Recent trends in general practice structure may have an impact on future patient care in Australia, according to the authors of a Perspective published today by the Medical Journal of Australia.
Dr Caroline de Moel-Mandel and Professor Vijaya Sundararajan, both from La Trobe University’s Department of Public Health, wrote that “the organisational structure of general practice in Australia has changed considerably since the late 1990s”.
“At present, 2 per cent of Australian GPs work in solo private practices, while 20 per cent of full-time GPs and 33 per cent of part-time GPs are employed in large practices with six or more GPs,” the authors wrote.
“Practice ownership levels have changed as well.
“In 2020, 25 per cent of Australian GPs were practice owners, a decline from 35 per cent in 2008. Factors such as management responsibilities, financial burdens and a lack of work-life balance seem to discourage practice ownership.
“Concurrently, commercial ownership models emerged, ranging from ownership by other health professionals to corporate groups of publicly listed companies, with shareholders having little or no involvement in patient care or practice management,” they wrote.
“In 2000, there were six corporate groups; by 2020, two remained, which operate over 400 medical centres.
“Survey data from 2020 indicate that approximately 16 per cent of GPs work in corporate-owned practices. Co-located services increased as well. In 2016, 81 per cent of practices had pathology services on location versus 49 per cent in 2010; for imaging, these figures are 30 per cent versus 15 per cent and for physiotherapy 50 per cent versus 29 per cent respectively.”
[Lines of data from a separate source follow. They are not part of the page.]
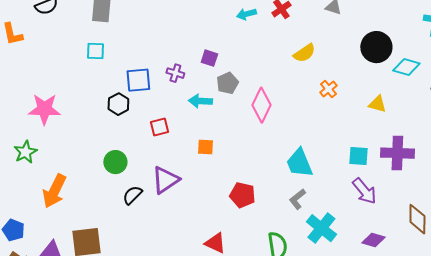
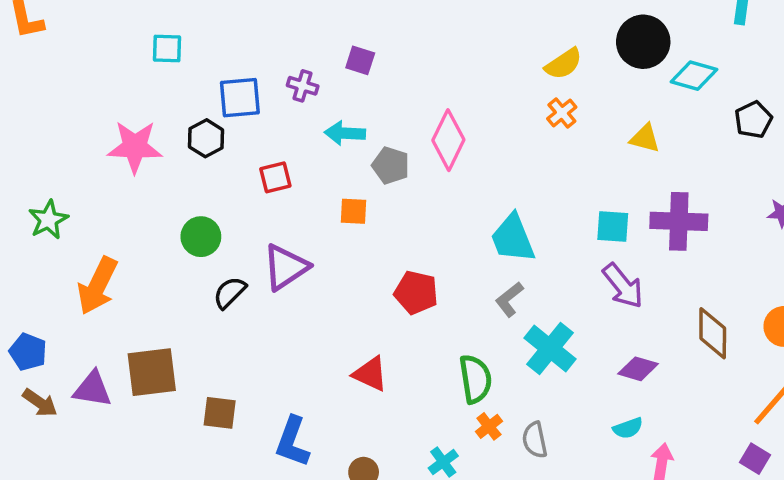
yellow semicircle: (304, 53) -> (564, 64), moved
gray pentagon: (227, 83) -> (391, 165), moved, turned -30
pink star: (44, 109) -> (135, 147), moved

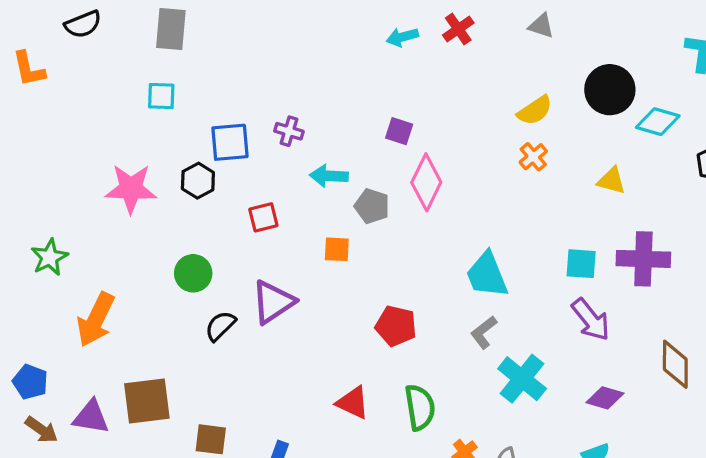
purple square: (360, 60) -> (399, 131), moved
green semicircle: (475, 379) -> (420, 407), moved

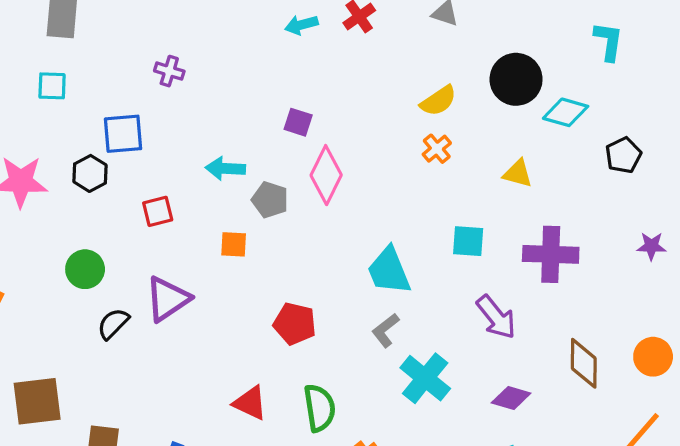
purple cross: (289, 131) -> (169, 71), moved
cyan square: (581, 264) -> (468, 241), moved

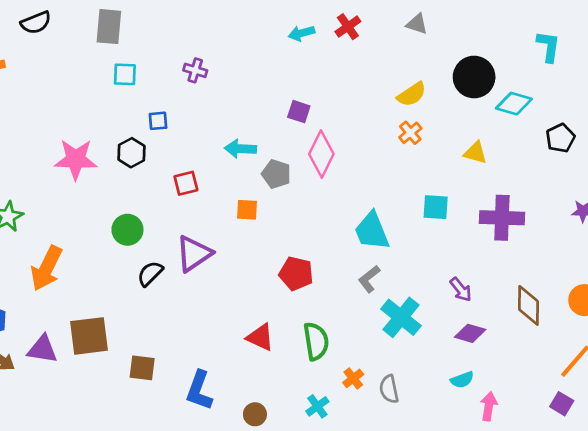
cyan square: (52, 86) -> (125, 74), moved
blue square: (123, 134) -> (158, 121), size x0.6
purple arrow: (496, 317) -> (461, 289), moved, size x0.7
Dr De Moel-Mandel and Professor Sundararajan wrote that there were four areas in which the size and model of GP practice ownership had impact:
* Impact on access to care – “Access may be affected when multiple smaller practices conglomerate into larger, more centrally located practices, especially for people residing in regional and remote areas where there are already fewer GPs per person”;
* Impact on continuity of care – “In larger practices, the ‘usual GP’ was often replaced by ‘usual practice’, resulting in patients consulting GPs they had never met before”;
* Impact on quality of care – “Research suggests that the quality of corporatised GP services may be worse compared with care delivered by traditional providers”; and
* Impact on health expenditure – “It has been argued that the observed increase might
be associated with the practice of overservicing to meet income targets, or with GPs over-referring to commercially related and co-located services”.
The authors concluded that more research was vital to understand the full effects of the changes in GP size and ownership models on patient care.
“While there is little Australian evidence that worse clinical care is delivered in privately or corporate-owned general practices, there is also no evidence that care is better.
“Hence, if general practice in Australia is to navigate the future changes in practice size, ownership and increasingly co-located service organisation, more Australian research and potentially regulation are needed to track and control what this means for patient care in terms not only of patient experience but also for health outcomes in general practice.”